Tiel is the largest town in the Betuwe area, which is famous for being one of the centres of Dutch fruit production. Orchards in the area produce apples, pears, plums and cherries. Tiel once housed the famous jam factory De Betuwe. After production was moved to Breda in 1993, the entire complex was demolished, although a part was reconstructed later. Reminding of this industry is a jam manufacturing museum and a statue of Flipje, the raspberry-based comic figure who starred in De Betuwe's, jam factory advertisements since the 1930s.

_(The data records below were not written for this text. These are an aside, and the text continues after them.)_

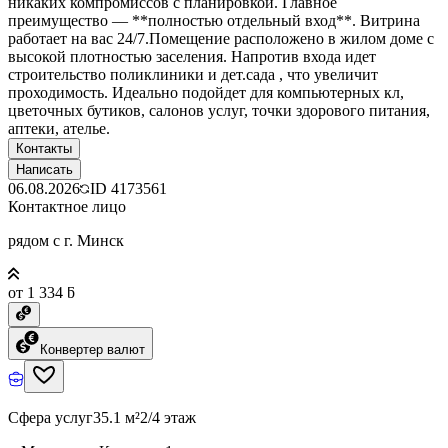
никаких компромиссов с планировкой. Главное
преимущество — **полностью отдельный вход**. Витрина
работает на вас 24/7.Помещение расположено в жилом доме с
высокой плотностью заселения. Напротив входа идет
строительство поликлиники и дет.сада , что увеличит
проходимость. Идеально подойдет для компьютерных кл,
цветочных бутиков, салонов услуг, точки здорового питания,
аптеки, ателье.
Контакты
Написать
06.08.2026
ID
4173561
Контактное лицо
рядом с г. Минск
от 1 334 ƃ
Конвертер валют
Сфера услуг
35.1 м²
2/4 этаж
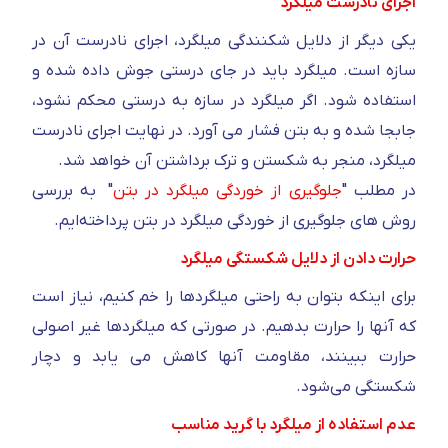
اجرای نادرست میلگرد
یکی دیگر از دلایل شکنندگی میلگرد، اجرای نادرست آن در
سازه است. میلگرد باید در جای درستی جوش داده شده و
استفاده شود. اگر میلگرد در سازه به درستی محکم نشود،
جابجا شده و به بتن فشار می آورد. در نهایت اجرای نادرست
میلگرد، منجر به شکستن و ترک برداشتن آن خواهد شد.
در مطلب "
جلوگیری از خوردگی میلگرد در بتن
" به بررسی
روش های جلوگیری از خوردگی میلگرد در بتن پرداخته‌ایم.
حرارت دادن از دلایل شکستگی میلگرد
برای اینکه بتوان به راحتی میلگردها را خم کنیم، نیاز است
که آنها را حرارت بدهیم. در صورتی که میلگردها غیر اصولی
حرارت ببینند، مقاومت آنها کاهش می یابد و دچار
شکستگی می‌شود.
عدم استفاده از میلگرد با گرید مناسب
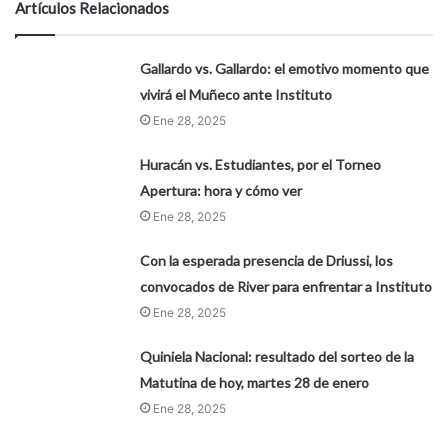
Artículos Relacionados
Gallardo vs. Gallardo: el emotivo momento que
vivirá el Muñeco ante Instituto
Ene 28, 2025
Huracán vs. Estudiantes, por el Torneo
Apertura: hora y cómo ver
Ene 28, 2025
Con la esperada presencia de Driussi, los
convocados de River para enfrentar a Instituto
Ene 28, 2025
Quiniela Nacional: resultado del sorteo de la
Matutina de hoy, martes 28 de enero
Ene 28, 2025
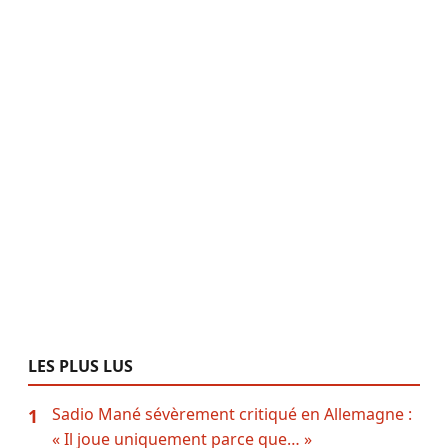
LES PLUS LUS
Sadio Mané sévèrement critiqué en Allemagne :
1
« Il joue uniquement parce que… »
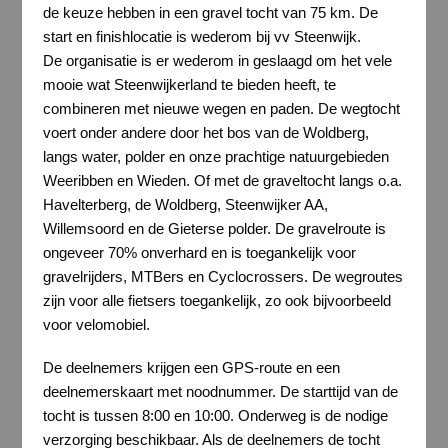
de keuze hebben in een gravel tocht van 75 km. De
start en finishlocatie is wederom bij vv Steenwijk.
De organisatie is er wederom in geslaagd om het vele
mooie wat Steenwijkerland te bieden heeft, te
combineren met nieuwe wegen en paden. De wegtocht
voert onder andere door het bos van de Woldberg,
langs water, polder en onze prachtige natuurgebieden
Weeribben en Wieden. Of met de graveltocht langs o.a.
Havelterberg, de Woldberg, Steenwijker AA,
Willemsoord en de Gieterse polder. De gravelroute is
ongeveer 70% onverhard en is toegankelijk voor
gravelrijders, MTBers en Cyclocrossers. De wegroutes
zijn voor alle fietsers toegankelijk, zo ook bijvoorbeeld
voor velomobiel.
De deelnemers krijgen een GPS-route en een
deelnemerskaart met noodnummer. De starttijd van de
tocht is tussen 8:00 en 10:00. Onderweg is de nodige
verzorging beschikbaar. Als de deelnemers de tocht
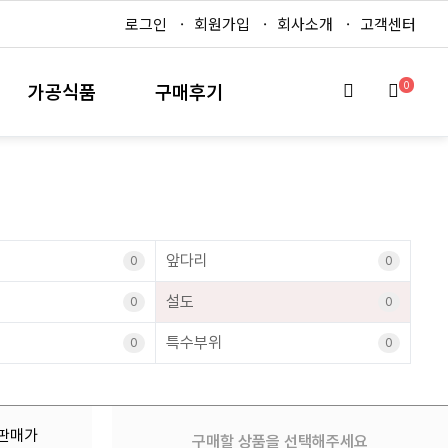
로그인
회원가입
회사소개
고객센터
0
가공식품
구매후기
앞다리
0
0
설도
0
0
특수부위
0
0
판매가
구매할 상품을 선택해주세요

Tiel is one of the oldest towns in the Netherlands. Originally located on the Linge river it became an important centre of trade in the early Middle Ages, especially after the demise of Dorestad in the 9th century. Later in the Middle Ages Tiel was associated with the Hanseatic League. At the height of its glory Tiel had two big churches, one of which, the St. Walburg, was a collegiate church that belonged to the Teutonic Knights and vanished after the Reformation while the other church, the St. Maarten, became Protestant. Much of the historic centre was destroyed during the Second World War.
Every year on the second Saturday in September, a festival known as Fruitcorso' is held, to celebrate the harvest of the fruit produced in the Betuwe area. It includes a parade of vehicles decorated with fruit. In the same weekend there's Appelpop on the Waalkade, which is one of the biggest free pop festivals of the Netherlands.
Tiel has also been known for its pewter industry. The last pewter factory cum museum, which mainly produced collectibles for tourists, went bankrupt in early 2004, but has since been revived. Tiel can be a good starting point to explore the rest of the scenic Betuwe area, particularly in May when all the fruit trees in the surrounding areas are in bloom.
The Dutch author and polemicist Menno ter Braak (1902–1940) grew up in Tiel.